スノーホワイトは年下御曹司と恋に落ちない

 新年度に先駆け、先週の半ばには辞令が公示されていた。しかし定期異動にほぼ無関係の陽芽子は、その内容をしっかりと確認していなかった。だから食堂に居た女性社員たちの噂話で知った、鳴海の新副社長第二秘書への抜擢。

 周りが含みのある噂をするのも無理はない。鳴海は少々いわくつきだ。

 鳴海はこの二年、連続で社長秘書と企画部長秘書への打診を断っているという過去を持つ。理由は『自身の体調不良』と『身内の介護』らしいが、彼女が取得可能な休暇を利用したのはほんの数日だけ。
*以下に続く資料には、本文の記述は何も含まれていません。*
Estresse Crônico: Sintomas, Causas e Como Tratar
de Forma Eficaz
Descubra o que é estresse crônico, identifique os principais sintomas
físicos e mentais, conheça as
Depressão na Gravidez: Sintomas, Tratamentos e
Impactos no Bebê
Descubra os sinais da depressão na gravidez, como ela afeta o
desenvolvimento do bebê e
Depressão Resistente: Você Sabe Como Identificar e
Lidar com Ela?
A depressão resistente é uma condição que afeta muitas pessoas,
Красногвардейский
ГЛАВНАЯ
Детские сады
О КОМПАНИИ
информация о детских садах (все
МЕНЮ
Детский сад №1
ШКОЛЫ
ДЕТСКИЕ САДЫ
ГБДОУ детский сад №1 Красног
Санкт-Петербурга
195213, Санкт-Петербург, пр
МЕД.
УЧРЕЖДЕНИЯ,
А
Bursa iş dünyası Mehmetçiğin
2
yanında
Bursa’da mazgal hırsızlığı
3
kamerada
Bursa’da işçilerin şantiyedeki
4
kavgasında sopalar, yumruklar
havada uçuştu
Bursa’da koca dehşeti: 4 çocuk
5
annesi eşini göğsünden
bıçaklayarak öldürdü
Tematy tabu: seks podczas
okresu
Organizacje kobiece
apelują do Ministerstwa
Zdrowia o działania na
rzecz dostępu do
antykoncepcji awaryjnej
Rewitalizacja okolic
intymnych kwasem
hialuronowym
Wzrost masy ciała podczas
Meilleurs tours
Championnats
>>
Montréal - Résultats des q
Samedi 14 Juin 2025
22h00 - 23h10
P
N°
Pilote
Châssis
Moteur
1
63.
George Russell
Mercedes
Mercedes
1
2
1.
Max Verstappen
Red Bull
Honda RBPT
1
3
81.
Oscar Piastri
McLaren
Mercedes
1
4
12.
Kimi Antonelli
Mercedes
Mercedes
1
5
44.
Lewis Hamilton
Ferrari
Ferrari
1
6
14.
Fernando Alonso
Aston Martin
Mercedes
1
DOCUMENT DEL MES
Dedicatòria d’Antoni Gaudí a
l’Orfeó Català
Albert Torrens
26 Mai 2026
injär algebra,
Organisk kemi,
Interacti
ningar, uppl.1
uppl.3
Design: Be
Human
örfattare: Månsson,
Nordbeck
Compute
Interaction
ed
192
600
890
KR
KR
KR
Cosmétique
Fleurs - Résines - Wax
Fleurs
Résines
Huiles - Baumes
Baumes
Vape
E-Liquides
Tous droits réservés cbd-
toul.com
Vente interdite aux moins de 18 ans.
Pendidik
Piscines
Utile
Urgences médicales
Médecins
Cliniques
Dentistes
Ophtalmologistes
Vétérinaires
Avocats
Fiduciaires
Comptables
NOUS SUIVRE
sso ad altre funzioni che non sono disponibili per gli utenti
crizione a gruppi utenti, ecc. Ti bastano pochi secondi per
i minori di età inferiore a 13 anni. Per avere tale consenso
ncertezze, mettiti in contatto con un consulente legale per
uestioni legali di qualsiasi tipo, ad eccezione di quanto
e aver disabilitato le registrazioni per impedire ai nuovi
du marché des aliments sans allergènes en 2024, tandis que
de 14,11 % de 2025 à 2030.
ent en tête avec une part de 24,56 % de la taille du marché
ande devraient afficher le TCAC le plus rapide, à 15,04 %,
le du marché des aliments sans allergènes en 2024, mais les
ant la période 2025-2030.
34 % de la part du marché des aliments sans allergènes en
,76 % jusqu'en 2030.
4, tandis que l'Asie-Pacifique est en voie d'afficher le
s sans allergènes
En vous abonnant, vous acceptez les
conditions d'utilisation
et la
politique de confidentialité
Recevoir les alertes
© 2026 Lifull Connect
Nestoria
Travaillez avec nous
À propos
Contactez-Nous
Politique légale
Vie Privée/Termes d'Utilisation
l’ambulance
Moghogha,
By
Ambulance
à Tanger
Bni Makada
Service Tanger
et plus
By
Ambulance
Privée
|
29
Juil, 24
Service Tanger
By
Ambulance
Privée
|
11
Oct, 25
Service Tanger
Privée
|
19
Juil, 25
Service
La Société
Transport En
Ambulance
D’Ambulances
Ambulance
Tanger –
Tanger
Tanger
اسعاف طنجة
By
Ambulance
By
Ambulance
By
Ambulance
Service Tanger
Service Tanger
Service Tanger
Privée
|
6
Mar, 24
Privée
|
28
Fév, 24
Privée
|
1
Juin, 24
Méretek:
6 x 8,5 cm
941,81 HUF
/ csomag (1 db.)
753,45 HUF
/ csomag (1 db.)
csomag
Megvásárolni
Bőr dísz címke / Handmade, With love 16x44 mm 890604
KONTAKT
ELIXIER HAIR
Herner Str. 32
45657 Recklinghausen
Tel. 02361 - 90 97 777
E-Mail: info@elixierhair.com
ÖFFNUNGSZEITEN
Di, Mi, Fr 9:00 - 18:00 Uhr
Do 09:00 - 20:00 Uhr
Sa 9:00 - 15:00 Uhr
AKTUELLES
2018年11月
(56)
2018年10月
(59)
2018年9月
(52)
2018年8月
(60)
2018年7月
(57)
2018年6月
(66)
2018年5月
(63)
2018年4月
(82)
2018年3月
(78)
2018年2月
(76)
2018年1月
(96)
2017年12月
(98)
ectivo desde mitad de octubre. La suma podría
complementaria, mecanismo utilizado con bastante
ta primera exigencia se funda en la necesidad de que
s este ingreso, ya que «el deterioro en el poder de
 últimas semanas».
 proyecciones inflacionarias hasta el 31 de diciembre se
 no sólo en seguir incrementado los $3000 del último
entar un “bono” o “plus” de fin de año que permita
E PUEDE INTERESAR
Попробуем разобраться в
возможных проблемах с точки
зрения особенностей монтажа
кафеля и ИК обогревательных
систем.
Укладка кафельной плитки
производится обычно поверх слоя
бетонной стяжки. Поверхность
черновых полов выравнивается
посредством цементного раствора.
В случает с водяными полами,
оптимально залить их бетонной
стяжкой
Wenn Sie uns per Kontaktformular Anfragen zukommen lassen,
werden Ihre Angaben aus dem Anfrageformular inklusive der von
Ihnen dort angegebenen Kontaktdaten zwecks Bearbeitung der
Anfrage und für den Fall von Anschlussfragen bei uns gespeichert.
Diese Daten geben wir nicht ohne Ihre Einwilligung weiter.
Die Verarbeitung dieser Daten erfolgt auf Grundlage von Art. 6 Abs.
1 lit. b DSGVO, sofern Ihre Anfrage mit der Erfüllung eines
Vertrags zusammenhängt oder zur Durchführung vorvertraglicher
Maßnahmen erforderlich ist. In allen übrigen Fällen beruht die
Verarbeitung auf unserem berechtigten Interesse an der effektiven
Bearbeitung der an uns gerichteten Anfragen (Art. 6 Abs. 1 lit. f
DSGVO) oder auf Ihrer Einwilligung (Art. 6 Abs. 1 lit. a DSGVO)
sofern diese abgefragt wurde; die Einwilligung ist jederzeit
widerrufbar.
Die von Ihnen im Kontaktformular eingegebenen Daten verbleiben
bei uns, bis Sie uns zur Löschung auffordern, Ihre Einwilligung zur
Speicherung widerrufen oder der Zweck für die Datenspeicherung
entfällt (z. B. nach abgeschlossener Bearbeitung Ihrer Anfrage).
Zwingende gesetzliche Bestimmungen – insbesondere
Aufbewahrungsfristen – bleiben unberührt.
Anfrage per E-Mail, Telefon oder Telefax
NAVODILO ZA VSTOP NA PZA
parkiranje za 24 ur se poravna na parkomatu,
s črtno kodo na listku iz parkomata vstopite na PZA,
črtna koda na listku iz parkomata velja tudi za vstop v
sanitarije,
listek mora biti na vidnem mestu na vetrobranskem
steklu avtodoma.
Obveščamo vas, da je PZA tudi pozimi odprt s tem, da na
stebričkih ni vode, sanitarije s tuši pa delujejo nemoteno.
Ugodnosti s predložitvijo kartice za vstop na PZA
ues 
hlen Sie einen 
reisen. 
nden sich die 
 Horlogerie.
あとはほぼ通常通りの勤務に戻っていたので、本当に仕事を断るほどの理由が存在していたのか? と周りに邪推されていた。

 さらに鳴海には、後輩の秘書を徹底的にいじめて追い詰め、辞めさせたというまことしやかな噂がある。聞くところによると『来訪した系列他社の若い社長が、後輩秘書の丁寧な応対を褒めた』のが理由らしい。これについての真偽は定かではないが、鳴海が穏やかな人物ではない事は確かだった。

 どうやら鳴海優香という人物は、一ノ宮家への嫁入りを狙っているらしい。陽芽子の目から見ても、その噂はあながち間違っていないと思う。何故なら以前、パウダールームで『私は玉の輿にしか興味がないの!』と力説している姿を見かけたことがある。

 最短ルートで一ノ宮の玉の輿に乗るために、未婚の者のビジネスパートナーのみを希望して他の仕事は体よく断る。大胆すぎるやり方はいかがなものかと思うが、その時はさらりと聞き流していた。

 けれどここにきて、新副社長である啓五の秘書への抜擢。今回は断らずにちゃんと辞令を受けたことが、噂の信憑性をぐっと高めている。

 いずれにせよ、啓五は鳴海のお眼鏡に適ったのだ。

(よかったわね、副社長! まぁ、うん……頑張って)

 陽芽子にはそれ以上言いようがない。
 言いもしない。心の中だけだ。